Overall, if the status quo continues, then Al-Assad will recover one third of the country’s territories without firing a single shot, the US will blatantly control Syrian oil, Russia will control the country’s northern border and will have the most geographic influence, while Turkey will guarantee the collapse of the Syrian Kurd separatist plan. Everyone wins except for the Syrian opposition, which has not drawn a precise and long-term plan or built strong and significant international relations.

Abdel-Basset Sida, former chairman of the opposition Syrian National Council, told Al-Ahram Weekly: “The biggest loser in everything that is happening are Syrian Kurds who paid a high price beyond their means. It is the price of many victims and maimed, as well as a large number of refugees. The game was out of their league and unwillingly they became tools in the hands of other plotters.”

Sida continued: “All of the Syrian people also lost.
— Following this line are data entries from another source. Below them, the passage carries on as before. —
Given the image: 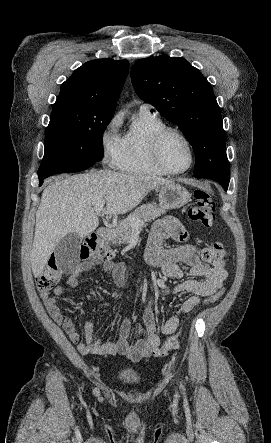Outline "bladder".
Here are the masks:
<instances>
[{
	"label": "bladder",
	"instance_id": "1",
	"mask_svg": "<svg viewBox=\"0 0 271 443\" xmlns=\"http://www.w3.org/2000/svg\"><path fill=\"white\" fill-rule=\"evenodd\" d=\"M117 378L126 384H138L142 376L138 370L132 367H123L118 370Z\"/></svg>",
	"mask_w": 271,
	"mask_h": 443
}]
</instances>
After all their sacrifices, the destruction of their country, and displacement of more than 10 million Syrians who left their homes, cities and villages, and became refugees inside and outside Syria, international and regional unanimity is moving towards rehabilitating the regime with conditions that conform with past and current conditions.”

All these machinations removed Iran from any problem-solving role east of the Euphrates. It seems that arrangements on the Syria-Turkey border were made between Russia, Turkey, the US, Kurds, Syrian regime and opposition, while Iran was excluded. The absence of the third guarantor, Iran, from the recent Sochi meeting between Russia and Turkey shows that there are Turkish-Russian-US understandings regarding ending Tehran’s role in Syria.

There may yet be surprises in north Syria, especially in the presence of ideological, nationalist and colonialist plots by several parties. Meanwhile, Syrians also have a plan to arrange their priorities and build a citizenship-based state. The conflict in north Syria will continue until one of these schemes wins the day.

*A version of this article appears in print in the 31 October, 2019 edition of Al-Ahram Weekly.